HeartbeatWindowSeconds: 90 # Tighten for faster drift detection (= more writes)
Dispatch:
OwnershipTtlSeconds: 60 # Lower = faster failover, more renew traffic
LeaderLeaseSeconds: 30
Postgres¶
The dominant writes are agent_status_history and (to a lesser extent) audit_events and dispatch_envelopes. Tune:
- Connection pool: Npgsql defaults to 100. With 5 Ampora replicas, cap each at 20 (
MaxPoolSize=20in the connection string) so total connections stay below your Postgresmax_connections. shared_buffers: 25 % of RAM is the rule of thumb.max_wal_size: bump for high-write workloads.- Read replicas (if your offering supports them): Ampora can target a read replica for the dashboard via
ConnectionStrings:AmporaRead. Writes still go to the primary.
Reverse proxy¶
WebSocket and SignalR-friendly timeouts:
- Read / send timeout ≥ 1 hour.
- Buffer sizes: 64 KB or larger.
- Keepalive: enabled.
- Connection cap per client: do not set anything aggressive on the agent path; one OpAMP WebSocket per agent is normal.
Saturation signals¶
These are the symptoms you usually see before the system actually breaks:
- Increasing
ampora_dispatch_no_session_total— agents are flapping; check the load balancer health checks and timeouts. ampora_opamp_frames_rejected_total > 0— agents are sending oversized or malformed frames. BumpOpAmp:MaxMessageBytesor open a ticket if it is a single agent type going wrong.leader_lease_acquisitions_totalper leader name climbing — flaky leader election. Often a clock-skew or Postgres-latency problem.- Health probe
/health/readyflipping — connection pool exhaustion is a common root cause; increaseMaxPoolSizeor scale Postgres.

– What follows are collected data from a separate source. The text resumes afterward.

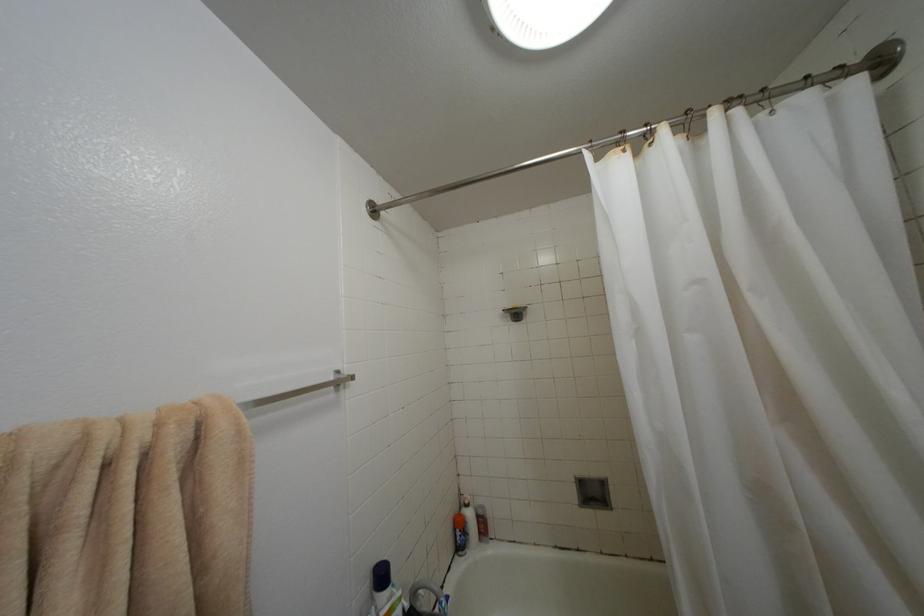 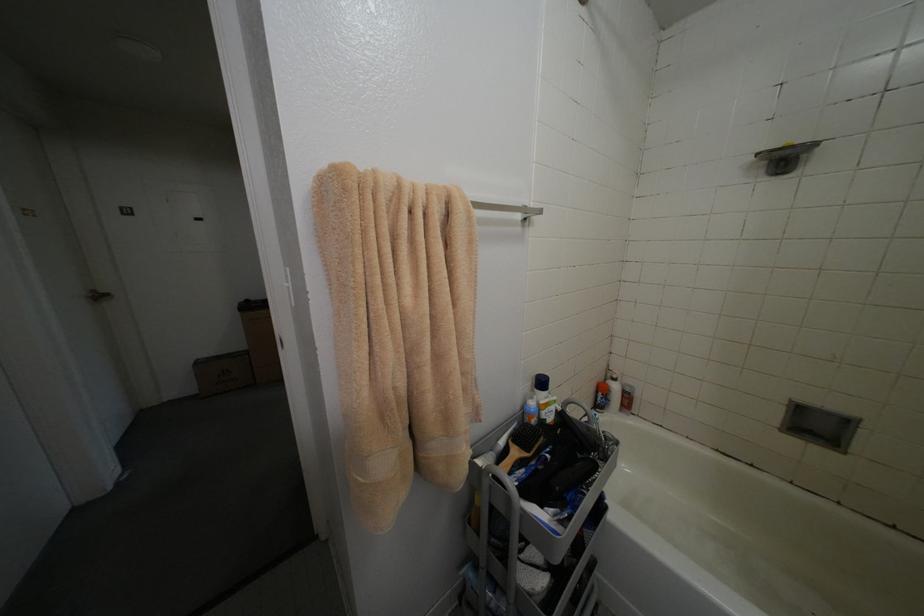 Based on the continuous images, in which direction is the camera rotating?

The camera rotated toward left-down. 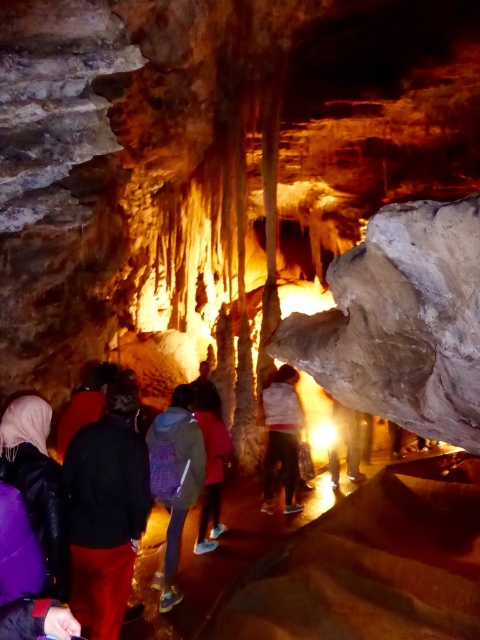 Question: Which of the following is the closest to the observer?

Choices:
 (A) purple fabric backpack at center
 (B) dark brown leather jacket at lower left
 (C) dark gray fabric backpack at center
 (D) purple leather jacket at lower left

Answer: (D)

Question: Considering the real-world distances, which object is closest to the purple leather jacket at lower left?

Choices:
 (A) smooth gray rock at center
 (B) white matte jacket at center
 (C) dark red leather jacket at lower left

Answer: (C)

Question: Is purple fabric backpack at center to the left of dark brown leather jacket at lower left from the viewer's perspective?

Choices:
 (A) yes
 (B) no

Answer: (B)

Question: Is dark red leather jacket at lower left to the right of dark brown leather jacket at lower left from the viewer's perspective?

Choices:
 (A) no
 (B) yes

Answer: (B)

Question: Does purple leather jacket at lower left have a larger size compared to dark brown leather jacket at lower left?

Choices:
 (A) yes
 (B) no

Answer: (B)

Question: Which object appears farthest from the camera in this image?

Choices:
 (A) purple fabric backpack at center
 (B) dark red leather jacket at lower left

Answer: (A)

Federation as horizontal scale¶
For multi-region or very-large fleets, one Ampora per region with federation is strictly better than one giant Ampora:
- Each region's Postgres only sees its region's writes.
- A region outage is a region outage, not a global outage.
- The federation protocol is read-only by default; cross-region rollouts require explicit operator intent.
This is the same pattern Kubernetes uses with one control plane per cluster.